Local station bad harmonics on 80 meters
On Wed, 24 Jan 2007 17:50:56 -0800, "RST Engineering"
wrote:
Because he's got a SINGLE frequency interfering with his station.
He reported a single frequency, that does not limit the problem to a
single frequency. I already explained that.
Care to calculate the order of filter that will do 80 dB as a low pass
filter?
That is not particularly difficult, quite common in fact. Standard
engineering syllabus teaches us that you enjoy a 6dB/Octave or
10dB/Decade roll-off for each reactive element in a filter. I already
suggested a 6 or 8 pole filter which brings us up to your 80dB for an
entire band, much less a single frequency. Slam dunk simple.
I am quite sure that many here that are experienced in actual bench
work would nod in agreement that the better part of a project is
building the things around the electronics - like an enclosure,
connectors and such - than with the electronics. 8 off the shelf
items (actually 4 pairs) vs. 2 with one of the two needing to be
variable AND tuned? Is that such a major demand on the bench skills
of an amateur radio operator?
And the Q of the components necessary to make the insertion loss
negligible at 160 meters?
For receive? C'mon now. And 160M instead of the band he is
interested in, 80M? Anyone can contrive to fail, that's plug simple.
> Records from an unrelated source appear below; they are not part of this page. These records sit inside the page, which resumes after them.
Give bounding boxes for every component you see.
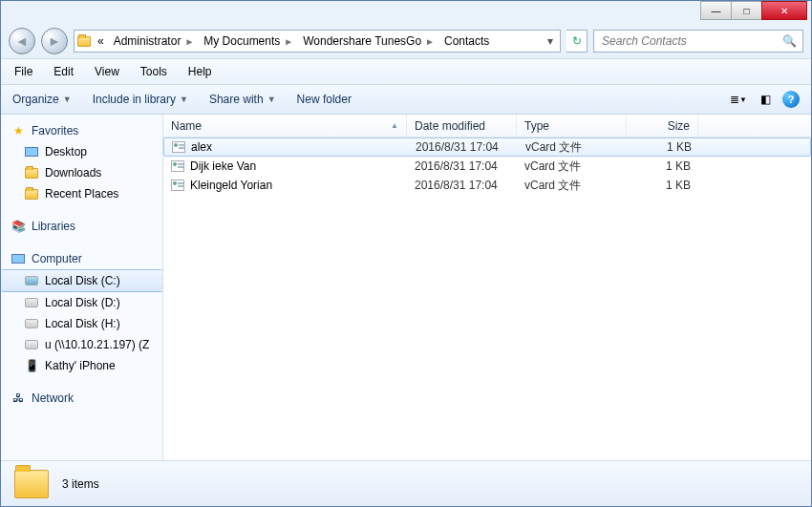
refresh-button[interactable]: ↻ bbox=[566, 30, 588, 53]
column-header-date[interactable]: Date modified bbox=[407, 115, 517, 137]
window-caption-buttons: — □ ✕ bbox=[701, 1, 807, 20]
chevron-right-icon[interactable]: ► bbox=[184, 36, 194, 47]
item-count: 3 items bbox=[62, 477, 99, 491]
breadcrumb-item[interactable]: Contacts bbox=[440, 31, 493, 52]
folder-icon bbox=[76, 33, 92, 49]
new-folder-button[interactable]: New folder bbox=[297, 93, 352, 106]
file-type: vCard 文件 bbox=[518, 139, 628, 156]
sidebar-item-local-disk-d[interactable]: Local Disk (D:) bbox=[1, 292, 162, 313]
explorer-window: — □ ✕ ◄ ► « Administrator► My Documents►… bbox=[0, 0, 812, 507]
file-type: vCard 文件 bbox=[517, 158, 627, 175]
back-button[interactable]: ◄ bbox=[9, 28, 35, 54]
file-row[interactable]: alex2016/8/31 17:04vCard 文件1 KB bbox=[163, 137, 811, 157]
sidebar-item-recent[interactable]: Recent Places bbox=[1, 183, 162, 204]
chevron-right-icon[interactable]: ► bbox=[425, 36, 435, 47]
file-date: 2016/8/31 17:04 bbox=[407, 179, 517, 192]
menu-tools[interactable]: Tools bbox=[137, 63, 171, 80]
chevron-down-icon: ▼ bbox=[267, 95, 276, 104]
minimize-button[interactable]: — bbox=[700, 1, 732, 20]
vcard-icon bbox=[171, 160, 184, 172]
desktop-icon bbox=[24, 144, 39, 159]
file-name: Kleingeld Yorian bbox=[190, 179, 272, 192]
navigation-pane: ★Favorites Desktop Downloads Recent Plac… bbox=[1, 115, 163, 460]
chevron-right-icon[interactable]: ► bbox=[284, 36, 293, 47]
libraries-group: 📚Libraries bbox=[1, 216, 162, 237]
menu-view[interactable]: View bbox=[91, 63, 123, 80]
disk-icon bbox=[24, 316, 39, 331]
breadcrumb-item[interactable]: Wondershare TunesGo► bbox=[299, 31, 438, 52]
details-pane: 3 items bbox=[1, 460, 811, 506]
forward-button[interactable]: ► bbox=[41, 28, 68, 54]
network-icon: 🖧 bbox=[11, 391, 26, 406]
network-drive-icon bbox=[24, 337, 39, 352]
file-row[interactable]: Dijk ieke Van2016/8/31 17:04vCard 文件1 KB bbox=[163, 157, 811, 176]
vcard-icon bbox=[172, 141, 185, 153]
address-dropdown[interactable]: ▾ bbox=[543, 34, 558, 48]
star-icon: ★ bbox=[11, 123, 26, 138]
computer-icon bbox=[11, 251, 26, 266]
preview-pane-button[interactable]: ◧ bbox=[756, 91, 775, 108]
sort-asc-icon: ▲ bbox=[391, 121, 398, 130]
menu-bar: File Edit View Tools Help bbox=[1, 58, 811, 85]
file-date: 2016/8/31 17:04 bbox=[407, 159, 517, 173]
include-in-library-button[interactable]: Include in library▼ bbox=[93, 93, 188, 106]
breadcrumb-item[interactable]: Administrator► bbox=[110, 31, 199, 52]
menu-file[interactable]: File bbox=[11, 63, 36, 80]
share-with-button[interactable]: Share with▼ bbox=[209, 93, 276, 106]
sidebar-item-local-disk-c[interactable]: Local Disk (C:) bbox=[1, 269, 162, 292]
file-size: 1 KB bbox=[627, 159, 698, 173]
sidebar-computer[interactable]: Computer bbox=[1, 248, 162, 269]
sidebar-item-downloads[interactable]: Downloads bbox=[1, 162, 162, 183]
column-header-name[interactable]: Name▲ bbox=[163, 115, 407, 137]
file-name: Dijk ieke Van bbox=[190, 159, 256, 173]
file-row[interactable]: Kleingeld Yorian2016/8/31 17:04vCard 文件1… bbox=[163, 176, 811, 195]
organize-button[interactable]: Organize▼ bbox=[12, 93, 72, 106]
search-input[interactable] bbox=[600, 33, 782, 49]
vcard-icon bbox=[171, 180, 184, 191]
sidebar-item-iphone[interactable]: 📱Kathy' iPhone bbox=[1, 355, 162, 376]
disk-icon bbox=[24, 295, 39, 310]
sidebar-network[interactable]: 🖧Network bbox=[1, 388, 162, 409]
sidebar-item-network-drive[interactable]: u (\\10.10.21.197) (Z bbox=[1, 334, 162, 355]
navigation-row: ◄ ► « Administrator► My Documents► Wonde… bbox=[1, 22, 811, 58]
column-headers: Name▲ Date modified Type Size bbox=[163, 115, 811, 137]
file-date: 2016/8/31 17:04 bbox=[408, 140, 518, 154]
chevron-down-icon: ▼ bbox=[63, 95, 72, 104]
libraries-icon: 📚 bbox=[11, 219, 26, 234]
toolbar-right: ≣▼ ◧ ? bbox=[729, 91, 800, 108]
view-options-button[interactable]: ≣▼ bbox=[729, 91, 748, 108]
sidebar-libraries[interactable]: 📚Libraries bbox=[1, 216, 162, 237]
search-icon[interactable]: 🔍 bbox=[782, 34, 797, 48]
network-group: 🖧Network bbox=[1, 388, 162, 409]
file-name: alex bbox=[191, 140, 212, 154]
file-type: vCard 文件 bbox=[517, 178, 627, 194]
address-bar[interactable]: « Administrator► My Documents► Wondersha… bbox=[74, 30, 561, 53]
sidebar-item-desktop[interactable]: Desktop bbox=[1, 141, 162, 162]
file-list: Name▲ Date modified Type Size alex2016/8… bbox=[163, 115, 811, 460]
content-area: ★Favorites Desktop Downloads Recent Plac… bbox=[1, 115, 811, 460]
recent-icon bbox=[24, 186, 39, 201]
search-box[interactable]: 🔍 bbox=[593, 30, 803, 53]
folder-icon bbox=[14, 470, 49, 498]
file-size: 1 KB bbox=[628, 140, 699, 154]
computer-group: Computer Local Disk (C:) Local Disk (D:)… bbox=[1, 248, 162, 376]
breadcrumb-ellipsis[interactable]: « bbox=[94, 31, 108, 52]
column-header-type[interactable]: Type bbox=[517, 115, 627, 137]
sidebar-favorites[interactable]: ★Favorites bbox=[1, 120, 162, 141]
close-button[interactable]: ✕ bbox=[761, 1, 807, 20]
menu-help[interactable]: Help bbox=[184, 63, 216, 80]
chevron-down-icon: ▼ bbox=[180, 95, 188, 104]
sidebar-item-local-disk-h[interactable]: Local Disk (H:) bbox=[1, 313, 162, 334]
favorites-group: ★Favorites Desktop Downloads Recent Plac… bbox=[1, 120, 162, 204]
phone-icon: 📱 bbox=[24, 358, 39, 373]
file-rows: alex2016/8/31 17:04vCard 文件1 KBDijk ieke… bbox=[163, 137, 811, 460]
maximize-button[interactable]: □ bbox=[731, 1, 762, 20]
downloads-icon bbox=[24, 165, 39, 180]
disk-icon bbox=[24, 273, 39, 288]
file-size: 1 KB bbox=[627, 179, 698, 192]
help-icon[interactable]: ? bbox=[782, 91, 800, 108]
column-header-size[interactable]: Size bbox=[627, 115, 698, 137]
menu-edit[interactable]: Edit bbox=[50, 63, 77, 80]
breadcrumb-item[interactable]: My Documents► bbox=[200, 31, 297, 52]
command-bar: Organize▼ Include in library▼ Share with… bbox=[1, 85, 811, 115]
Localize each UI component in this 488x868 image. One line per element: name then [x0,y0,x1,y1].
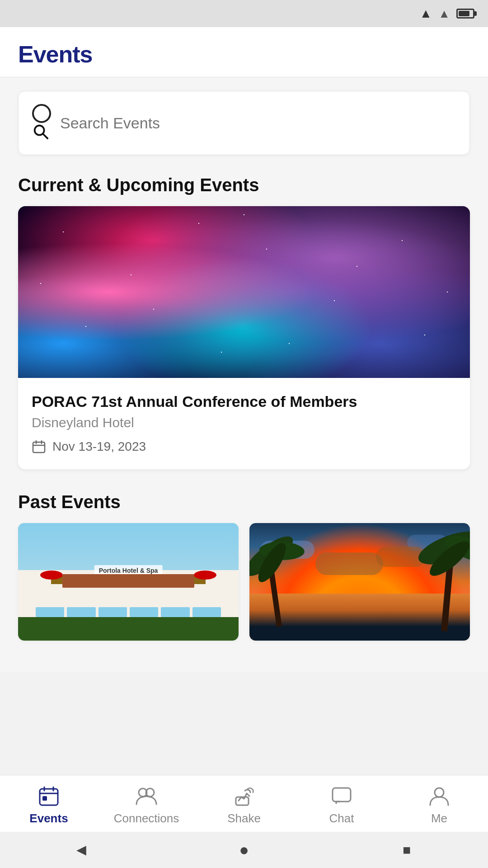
events-icon [37,784,61,808]
shake-icon [232,784,256,808]
nav-item-events[interactable]: Events [0,784,98,826]
event-name: PORAC 71st Annual Conference of Members [32,392,456,411]
event-date-text: Nov 13-19, 2023 [52,439,146,454]
system-back-button[interactable] [70,839,93,861]
past-event-image-hotel: Portola Hotel & Spa [18,523,239,641]
past-event-card-1[interactable]: Portola Hotel & Spa [18,523,239,641]
nav-label-me: Me [431,811,447,826]
search-bar[interactable] [18,91,470,155]
nav-item-me[interactable]: Me [390,784,488,826]
svg-rect-14 [333,788,351,802]
system-recents-button[interactable] [395,839,418,861]
search-icon [32,104,51,142]
nav-item-chat[interactable]: Chat [293,784,390,826]
event-hero-image [18,206,470,378]
event-location: Disneyland Hotel [32,415,456,430]
battery-icon [456,9,474,19]
me-icon [427,784,451,808]
system-home-button[interactable] [233,839,255,861]
svg-rect-2 [33,442,45,453]
system-navigation-bar [0,832,488,868]
bottom-navigation: Events Connections Shake [0,775,488,832]
event-details: PORAC 71st Annual Conference of Members … [18,378,470,469]
past-events-grid: Portola Hotel & Spa [18,523,470,641]
nav-label-connections: Connections [114,811,179,826]
status-bar [0,0,488,27]
past-events-section-title: Past Events [18,492,470,512]
main-content: Current & Upcoming Events PORAC 71st Ann… [0,77,488,672]
page-title: Events [18,41,470,68]
nav-label-shake: Shake [227,811,261,826]
nav-item-shake[interactable]: Shake [195,784,293,826]
svg-rect-10 [42,796,47,801]
calendar-icon [32,439,46,454]
connections-icon [135,784,158,808]
current-event-card[interactable]: PORAC 71st Annual Conference of Members … [18,206,470,469]
search-input[interactable] [60,114,456,132]
header: Events [0,27,488,77]
current-upcoming-section-title: Current & Upcoming Events [18,175,470,195]
past-event-card-2[interactable] [249,523,470,641]
chat-icon [330,784,353,808]
event-date: Nov 13-19, 2023 [32,439,456,454]
past-event-image-sunset [249,523,470,641]
svg-line-1 [43,134,47,138]
signal-icon [438,7,450,21]
nav-label-events: Events [29,811,68,826]
nav-label-chat: Chat [329,811,354,826]
wifi-icon [420,6,432,21]
nav-item-connections[interactable]: Connections [98,784,195,826]
svg-point-15 [435,788,444,797]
The next set of restrictions will have us going down the garden path
to build a crystal lattice filter for the sake of unneeded
astronomical Q and to achieve spectacularly low insertion loss - turn
up the RF gain.
The issue is moot with the probability the issue revolves around spurs
from corroded, weather beat connections. I have a buddy who suffered
identical issues from an AM station 1 mile away. He wire brushed poor
joints and solved the problem that filters couldn't solve.